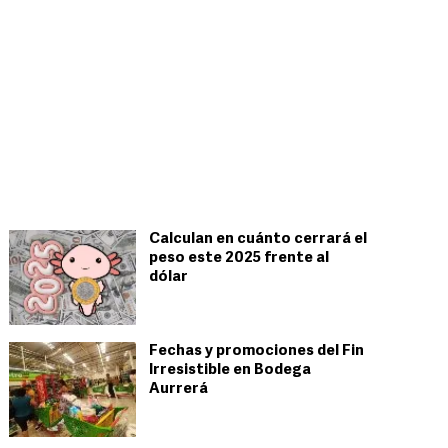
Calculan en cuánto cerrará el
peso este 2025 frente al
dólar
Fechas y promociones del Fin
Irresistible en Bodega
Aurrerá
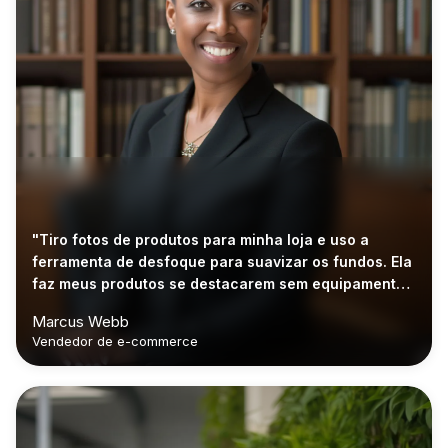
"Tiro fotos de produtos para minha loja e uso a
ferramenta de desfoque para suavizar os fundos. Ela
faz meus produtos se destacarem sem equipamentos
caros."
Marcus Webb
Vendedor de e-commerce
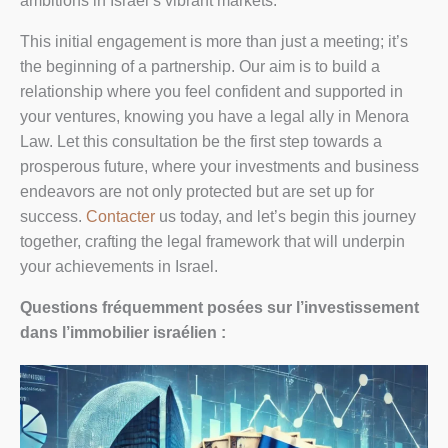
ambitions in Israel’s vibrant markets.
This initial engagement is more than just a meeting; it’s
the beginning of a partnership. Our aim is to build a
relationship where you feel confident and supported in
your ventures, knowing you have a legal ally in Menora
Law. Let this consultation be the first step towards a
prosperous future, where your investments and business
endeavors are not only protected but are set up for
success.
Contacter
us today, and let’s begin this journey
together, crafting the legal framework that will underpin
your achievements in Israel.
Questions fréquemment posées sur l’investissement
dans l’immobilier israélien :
◇ ◇ ◇
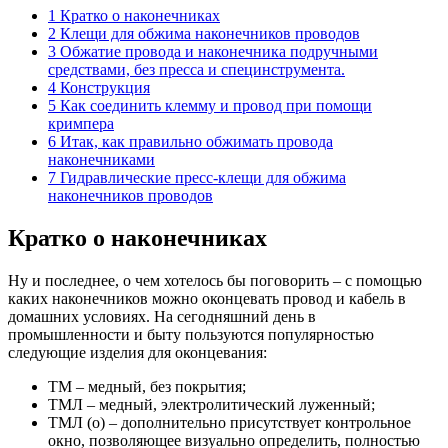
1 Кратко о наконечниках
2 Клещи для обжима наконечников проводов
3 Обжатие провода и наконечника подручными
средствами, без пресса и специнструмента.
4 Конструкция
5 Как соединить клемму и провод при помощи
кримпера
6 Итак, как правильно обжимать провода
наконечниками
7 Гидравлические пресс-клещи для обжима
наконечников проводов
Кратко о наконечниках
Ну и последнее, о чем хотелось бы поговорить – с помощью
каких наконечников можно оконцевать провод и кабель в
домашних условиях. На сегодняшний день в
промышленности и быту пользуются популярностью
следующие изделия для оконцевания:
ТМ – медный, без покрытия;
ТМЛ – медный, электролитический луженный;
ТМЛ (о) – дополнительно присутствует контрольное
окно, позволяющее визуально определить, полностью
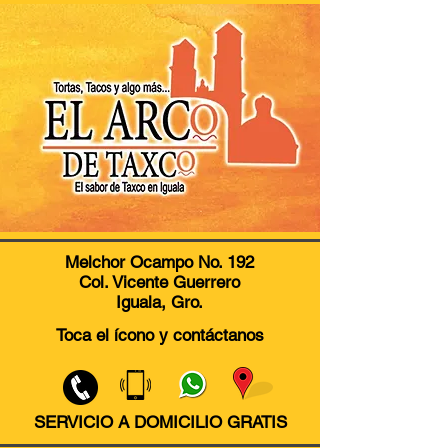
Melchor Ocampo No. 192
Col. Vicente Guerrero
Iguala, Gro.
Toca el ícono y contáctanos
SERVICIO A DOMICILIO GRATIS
◇ ◇ ◇
What needs to be done:
Output exactly the stretch of the listing that begins at the line containing "Irresistible en Bodega" and ends at the line containing "your achievements in Israel.", both kept. Omit pictures and everything else.

Response to the exercise:
Irresistible en Bodega
Aurrerá
"Tiro fotos de produtos para minha loja e uso a
ferramenta de desfoque para suavizar os fundos. Ela
faz meus produtos se destacarem sem equipamentos
caros."
Marcus Webb
Vendedor de e-commerce
ambitions in Israel’s vibrant markets.
This initial engagement is more than just a meeting; it’s
the beginning of a partnership. Our aim is to build a
relationship where you feel confident and supported in
your ventures, knowing you have a legal ally in Menora
Law. Let this consultation be the first step towards a
prosperous future, where your investments and business
endeavors are not only protected but are set up for
success.
Contacter
us today, and let’s begin this journey
together, crafting the legal framework that will underpin
your achievements in Israel.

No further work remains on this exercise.